Of course, when the police report was released, she was not at fault. Her brakes had failed and it was determined that human reaction time would not have allowed her to throw her car into a lower gear to slow her down.

* * *

I was home from university for Christmas, and the first thing my parents had wanted from me was to take my fifteen-year-old brother out just to spend some time with him. Apparently he was having some issues with some guys harassing him at school.

I picked up my brother from my parents’ house and asked him what he wanted to do for the day. He shrugged at first. It was only when I had made it across the city that he finally sighed.

“There’s a, uh, a new exhibit at the museum that I’ve been curious to see. I mean, you don’t have to. I know that this storm is supposed to bury us in a shit-ton of—”

“Jaime,” I stated, to remind him to get on with whatever he had to say.

“Right, okay. Um, then, if it’s not too much, perhaps we could possibly try the new Thai food place?”

As we were walking around the museum, I turned to Jaime and said, “You do know that Mom and Dad asked me to spy for them, right?”

He laughed. “They were never subtle, Oz.” Then he got all serious with me and sighed heavily. “You remember how I have this weird speech impediment that only happens when I’m really nervous?”

“The lisp-stuttering thing?”

“Yeah.”

“Okay, what about it? You’ve had that since you could gurgle.”

He nodded. “Some teammates thought it would be funny to harass me about it. But it’s not that big a deal. It’s just some simple hazing, you know? The guys will let it go sooner or later. Right?

“Now, I don’t know what Mom told you, but you know she tends to exaggerate the things that happen to me. I’m still the baby of the family. It’s not as bad as she says. I’m not, like, I don’t know; Mom calls it ‘hopeless.’ Yeah, it’s annoying. But, I’m sixteen. ‘Almost everything’ annoys me. That’s what Mom says, anyway… But she basically thinks I’m suicidal. Which I’m not,” he refined quickly. “I’m not suicidal.” He dropped the subject after that, which I was okay with. He just stared straight ahead longingly.

“So, are you getting hungry?” I asked, just to change the subject.

He smiled gratefully and nodded. “Mom’s been trying to get me to diet with her, so it’s like I haven’t eaten in ages.”

I laughed and draped my arm over his shoulder. “Food it is.” I led him out to the parking garage and unlocked my car.

We pulled out onto the main street, slowing down when the light turned yellow.

Jaime played with the buttons to my stereo, grumbling about how I didn’t have any “cool music” to listen to. He eventually changed to the radio instead of the CDs I had in the player. He kept fiddling with the settings until he found a station that suited his wants.

The light turned green and I made the left turn onto the road with the Thai place.

Jaime was busy talking my ear off about how he’d wanted to learn how to longboard, but Mom wouldn’t let him because he “could fall and break all his bones off.”

“She just doesn’t want another son who’ll break several bones before he’s eighteen,” I told him. “Our family is prone to juvenile osteoporosis.”

“That’s not a thing,” my brother laughed.

“Whether it’s a real thing doesn’t matter. But that’s why Mom is always worried about us. We can break our limbs just by thinking about it hard enough.”

Jaime rolled his eyes. “Well, at what point will she stop pestering me to wear a helmet when I go to my friend’s house?”

“Never.” I put on my turn signal and checked my blind spot before pulling into the left-turn-only lane to the restaurant, applying the brake for the yellow light. “Mom still calls me to make sure I haven’t gotten into any accidents that might result in me losing a limb. One of these times,” I promised, turning to smile at Jaime.

Suddenly, my body was thrown toward the steering wheel. There was a harsh knock to my forehead, and the last thing I saw was my brother’s bloodied face pressed into the dashboard above the glove compartment.

* * *

I was wheeled into the same hospital room as Talon. She sat up as soon as my nurse left and inspected me. “You’re the kid from the car I hit, yeah?”

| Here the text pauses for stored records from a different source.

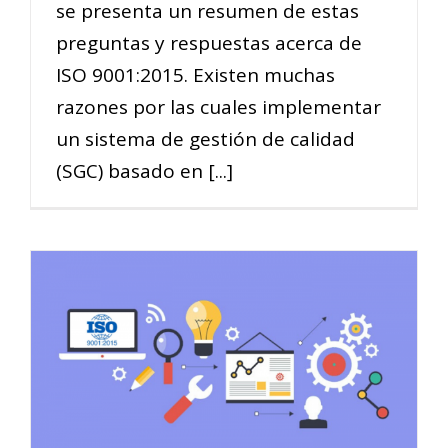
se presenta un resumen de estas
preguntas y respuestas acerca de
ISO 9001:2015. Existen muchas
razones por las cuales implementar
un sistema de gestión de calidad
(SGC) basado en [...]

I turned to take her in; she had dyed orange-blonde hair that she kept pushing out of her face, blue eyes that were complemented and exaggerated by her hair, and she had several piercings. Her septum piercing looked ridiculous against her pale skin. “That I am,” I muttered, folding my arms over my chest. There was a sharp ricocheting pain in my ribs, so I lowered my arms to my sides.

She let out a happy sigh. “Thank God. They said that I had killed you.”

“Well, I’m alive.”

“I’d hate to have that on my conscience.”

“I don’t know about my brother—”

Her attention snapped to me in an instant. “Wait, what?”

“My little brother was in the passenger’s seat. I think a nurse told me he was in the ICU, but I don’t know for sure.” I poked at my forehead where there was a large clump of gauze. It felt like someone was using a battering ram against my brain.

I don’t know how I escaped from the car crash with only a few lacerations on my face, a concussion, and a broken leg, while my brother was in the ICU. It just didn’t add up.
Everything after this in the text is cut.